Observing the strong ties of family, education, and business, and the spirit of entrepreneurship and innovation that unite their people, the Ministers highlighted the unmatched people-to-people ties between their countries and recognized the benefits to both nations and the world from these ties, including the free flow of ideas and collaboration in health, space, oceans, and other areas of science and technology.
The next 2+2 meeting is to be held in the United States in 2019.
Establishing Gas Trading Hub/Exchange in the country
It has been agreed to establish the gas trading hub(s)/exchange(s) in the country wherein the natural gas can be freely traded and supplied through a market mechanism.
Development of Natural Gas Grid:
To develop the natural gas grid, Government has taken a decision to provide a capital grant of Rs. 5176 crore (i.e. 40% of the estimated capital cost of Rs. 12,940 Crore) to GAIL for development of a 2655 Km long Jaddishpur-Haldia/Bokaro-Dhamra Gas Pipeline (JHBDPL) project.
This pipeline will transport Natural Gas to the industrial, commercial, domestic and transport sectors in the States of Bihar, Jharkhand, Odisha, West Bengal and Uttar Pradesh.
An Integrated Refinery-cum-Petrochemical Complex:
Oil Public Sector Undertakings (PSUs) namely Indian Oil Corporation Limited (IOCL), Bharat Petroleum Corporation Limited (BPCL) and Hindustan Petroleum Corporation Limited (HPCL) have decided to set up an integrated refinery-cum-petrochemical complex with a refining capacity of 60 MMTPA (Million Metric Tonnes Per Annum) at Babulwadi, Taluka Rajapur in Ratnagiri District in the state of Maharashtra.
The establishment of a hub is an attempt to meet operators’ demands for the adoption of a market-based gas-pricing regime. But India faces challenges in making the dream a reality, amid concerns over third-party access and competition.
The gas hub plan ties in with Prime Minister Narendra Modi’s efforts to boost the share of natural gas in India’s energy mix to 15% by 2030, from just over 6% now.
Domestic supply is also increasing. ONGC, India’s largest producer, supplied 23.5bn cubic meters of gas in the 2017-18 financial year and plans to almost double this within the next four years.
The Indian authorities, are considering overhauling the policy of fixed domestic gas prices, currently based on a formula derived from prices in the US, Canada, UK and Russia. Delhi sees itself as a potential candidate for Asia’s largest LNG trading hub, in a region that lacks accurate benchmarks reflecting Asian gas fundamentals.

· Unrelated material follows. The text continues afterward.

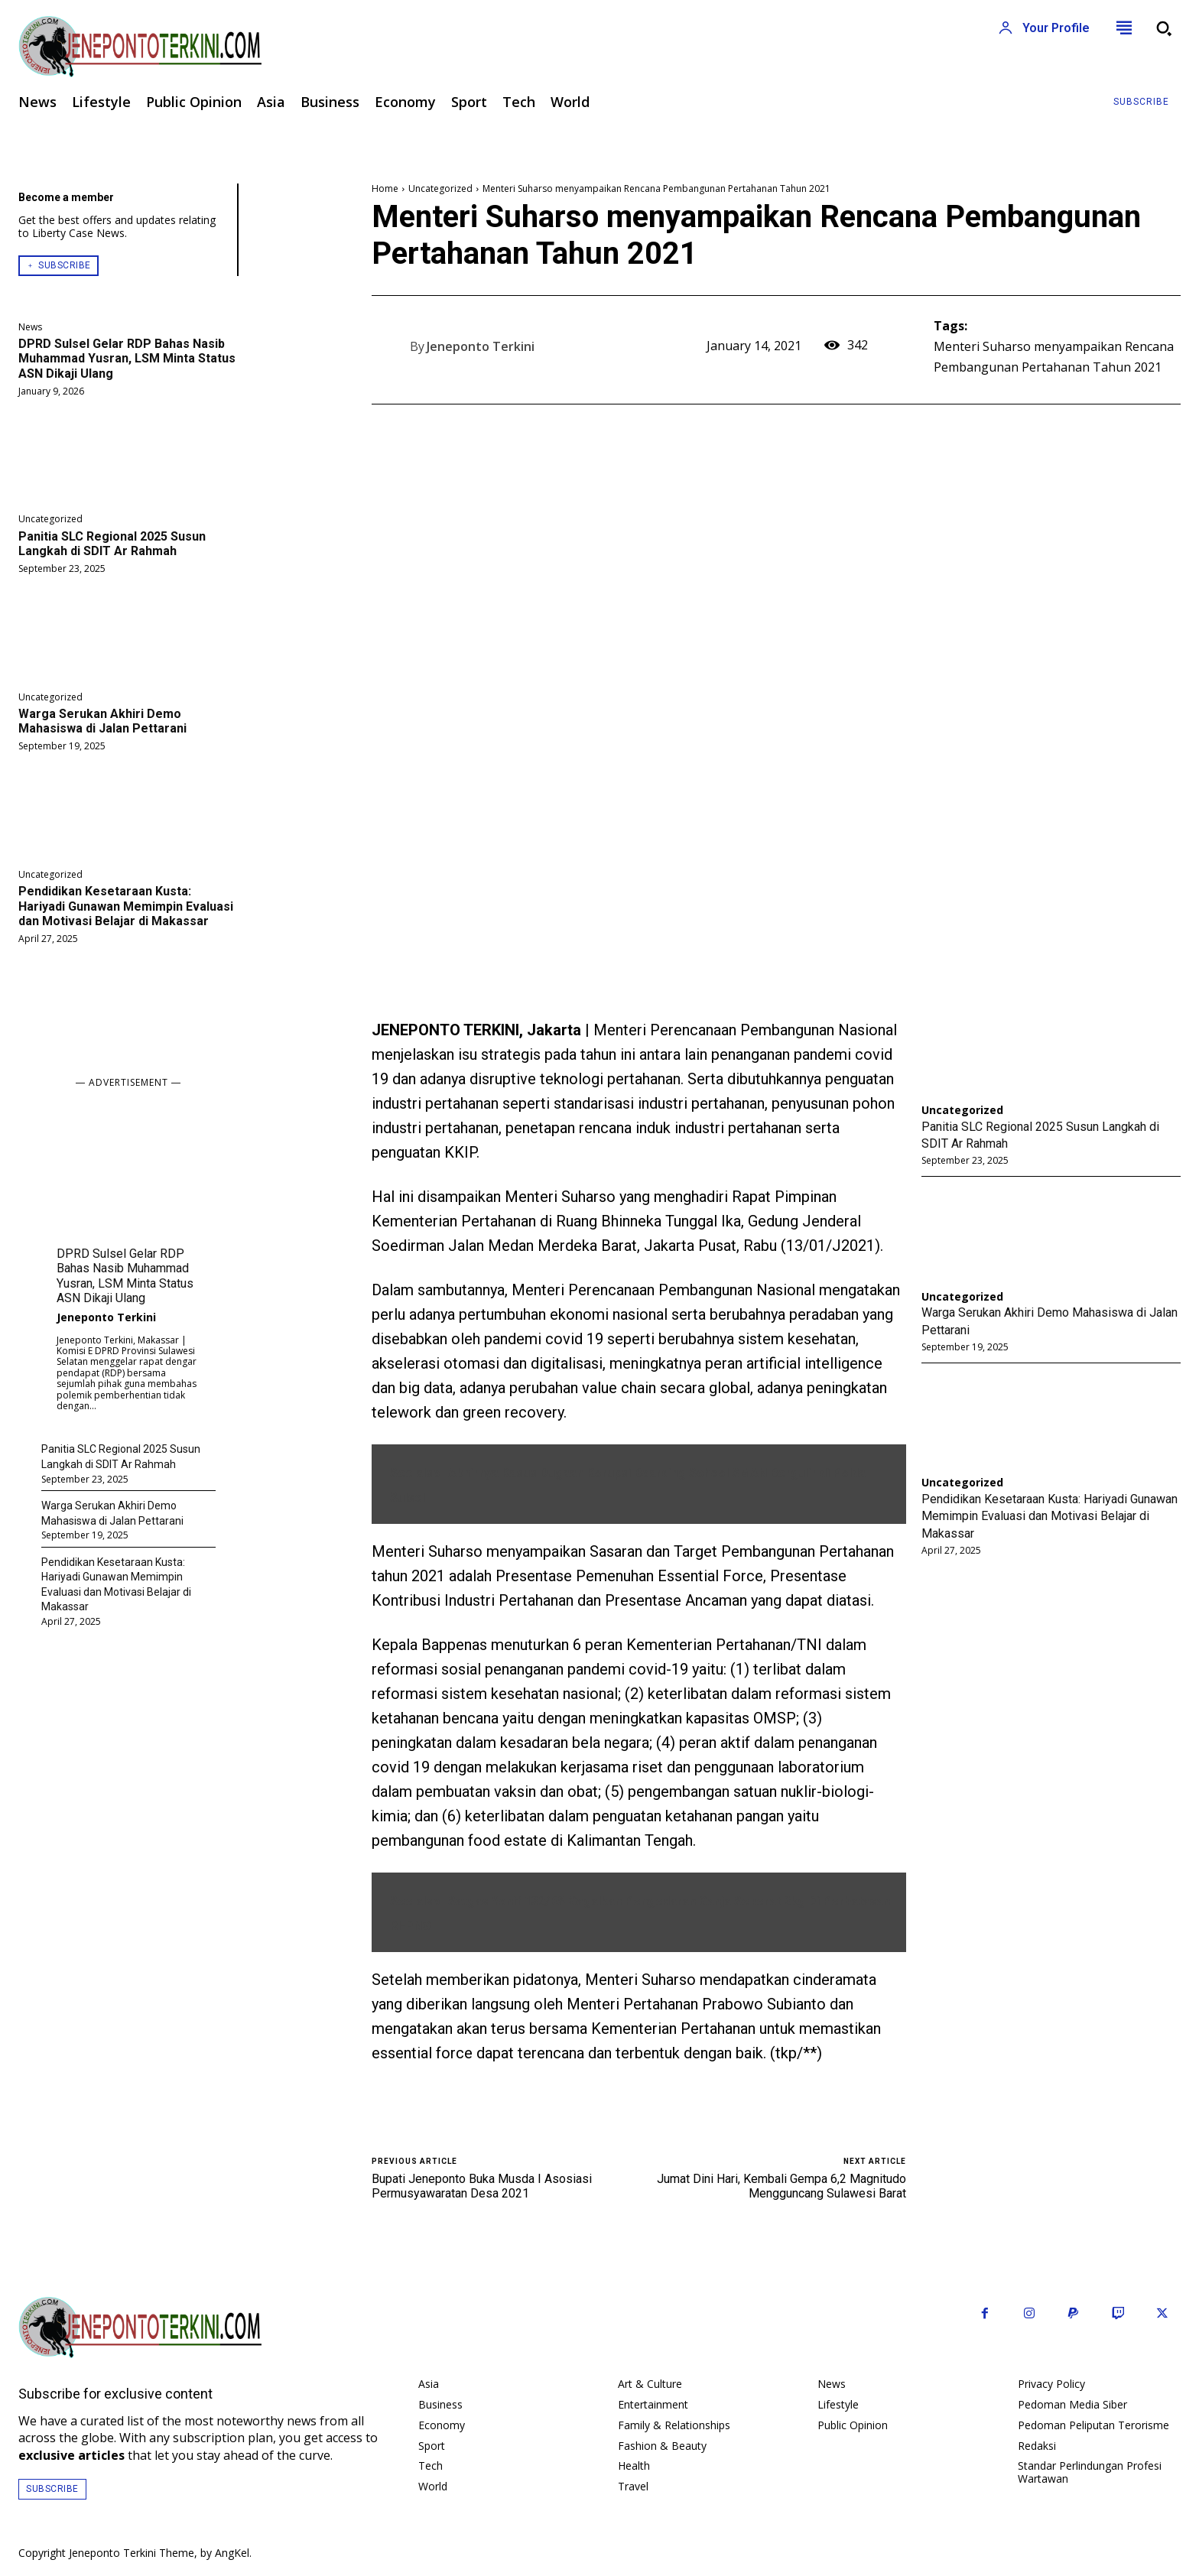  What do you see at coordinates (102, 721) in the screenshot?
I see `Warga Serukan Akhiri Demo Mahasiswa di Jalan Pettarani` at bounding box center [102, 721].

India’s ranking on major global indices in 2018- a quick recap
In World Bank’s Ease of Doing Business rankings portray, we rank 77th on a list of 190 economies that are doing well for businesses. India improved its rank substantially on the Ease of Doing Business index from 132 in 2016, to 100 in 2017, and further to 77 in 2018.
In the Human Development Index (HDI), compiled by the United Nations Development Program, taking parameters like education, health and income into account, India has done slightly better than the previous year as it climbed up a spot from 131 to 130 out of 189 nations.
In Happiness Index, India slipped 11 spots from 122nd rank of 2017 to become the 133rd happiest nation in the world. It is an annual publication carried out by United Nations Sustainable Development Solutions Network since 2012.
In the Global Peace Index, India has performed poorly and has done just a shade better than its previous performance of 137 as we rank 136 this time. Iceland, New Zealand, Austria, Denmark and Canada are the most peaceful countries, according to GPI.
Global Hunger Index has also shown a fall in India’s ranking from the past year. While India ranked 100th in a list of 119 countries last year, the 2018 performance is worse as now it is on 103rd spot. According to the report, “a ranking below 100 shows that a country’s undernourishment, child wasting, child stunting, and child mortality levels are at the highest level.”